Era natural de Araraquara, filho de Cármino Pedro Frejuello e Maria Fernandes Frejuello. Foi casado com Zenaide de Morais Frejuello. O casal teve três filhos, Flávio, João Paulo e Marília, dois formados em Medicina e um ainda cursando.
Iniciou carreira na Polícia Civil em 1976. Transferido para Franca, atuou como delegado em vários distritos até se tornar assistente da Seccional local, atuando com o titular da época, Amir Antônio Miguel.
Foi efetivado como titular do 1º Distrito Policial em março de 1995. Permaneceu atuando até sua morte.

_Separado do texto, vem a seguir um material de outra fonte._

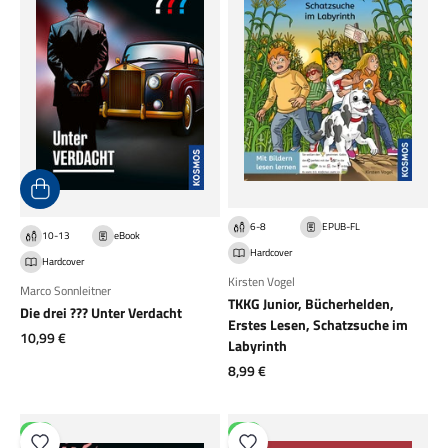
6-8
EPUB-FL
10-13
eBook
Hardcover
Hardcover
Kirsten Vogel
Marco Sonnleitner
TKKG Junior, Bücherhelden,
Die drei ??? Unter Verdacht
Erstes Lesen, Schatzsuche im
Angebot
10,99 €
Labyrinth
Angebot
8,99 €
NEU
NEU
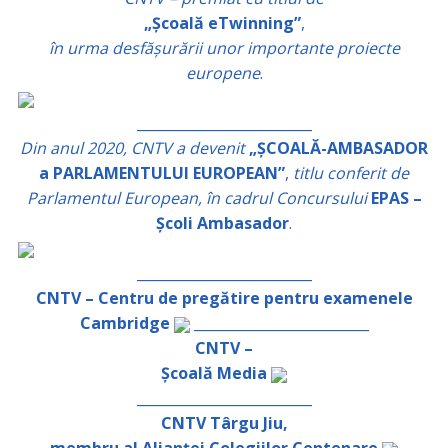
„Școală eTwinning”
,
în urma desfășurării unor importante proiecte
europene
.
_________________________
Din anul 2020, CNTV a devenit
„ȘCOALĂ-AMBASADOR
a PARLAMENTULUI EUROPEAN”
,
titlu conferit de
Parlamentul European, în cadrul Concursului
EPAS –
Școli Ambasador
.
_________________________
CNTV – Centru de pregătire pentru examenele
Cambridge
_________________________
CNTV –
Școală Media
_________________________
CNTV Târgu Jiu,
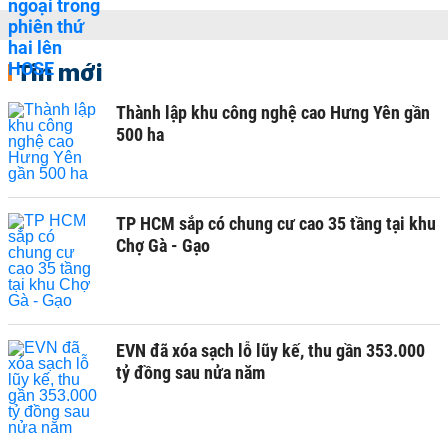
Tin mới
Thành lập khu công nghệ cao Hưng Yên gần
500 ha
TP HCM sắp có chung cư cao 35 tầng tại khu
Chợ Gà - Gạo
EVN đã xóa sạch lỗ lũy kế, thu gần 353.000
tỷ đồng sau nửa năm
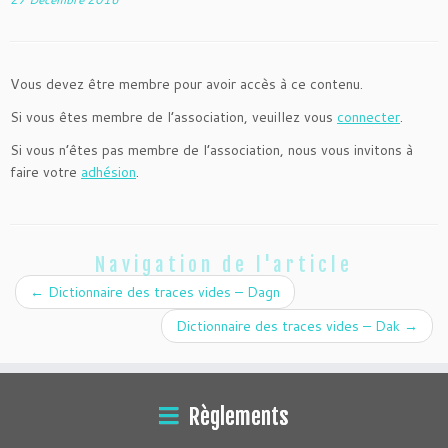
Vous devez être membre pour avoir accès à ce contenu.
Si vous êtes membre de l’association, veuillez vous
connecter
.
Si vous n’êtes pas membre de l’association, nous vous invitons à
faire votre
adhésion
.
Navigation de l'article
←
Dictionnaire des traces vides – Dagn
Dictionnaire des traces vides – Dak
→
Règlements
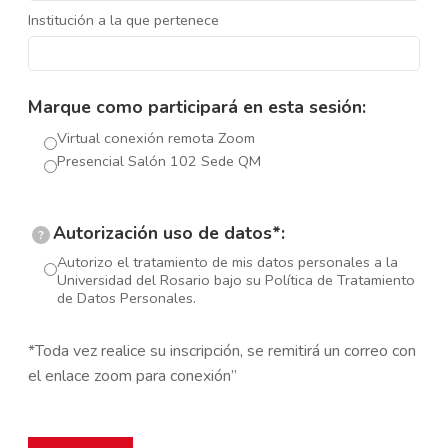
Institución a la que pertenece
Marque como participará en esta sesión:
Virtual conexión remota Zoom
Presencial Salón 102 Sede QM
Autorización uso de datos*:
?
Autorizo el tratamiento de mis datos personales a la
Universidad del Rosario bajo su Política de Tratamiento
de Datos Personales.
*Toda vez realice su inscripción, se remitirá un correo con
el enlace zoom para conexión”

Nos últimos meses, em função do agravamento da doença, pediu afastamento e foi indicado novamente como Delegado Assistente da Seccional.
Tinha perfil considerado detalhista e dedicado ao serviço público. Presidia e relatava inquéritos antes que os prazos determinados por lei, expirassem. É conhecida a obstinação que demonstrava em ir fundo nas questões que cuidava. Funcionários da área administrativa da Seccional afirmaram ao Comércio que “o Dr. Frejuello foi um policial determinado e que levava muito a sério sua atuação”. Nos últimos meses estava afastado das atividades de rotina em função da doença, mas certamente, deixa seu nome marcado na história da Polícia Civil.
O corpo foi velado e sepultado ontem no Cemitério de Guariba, cidade onde tinha familiares.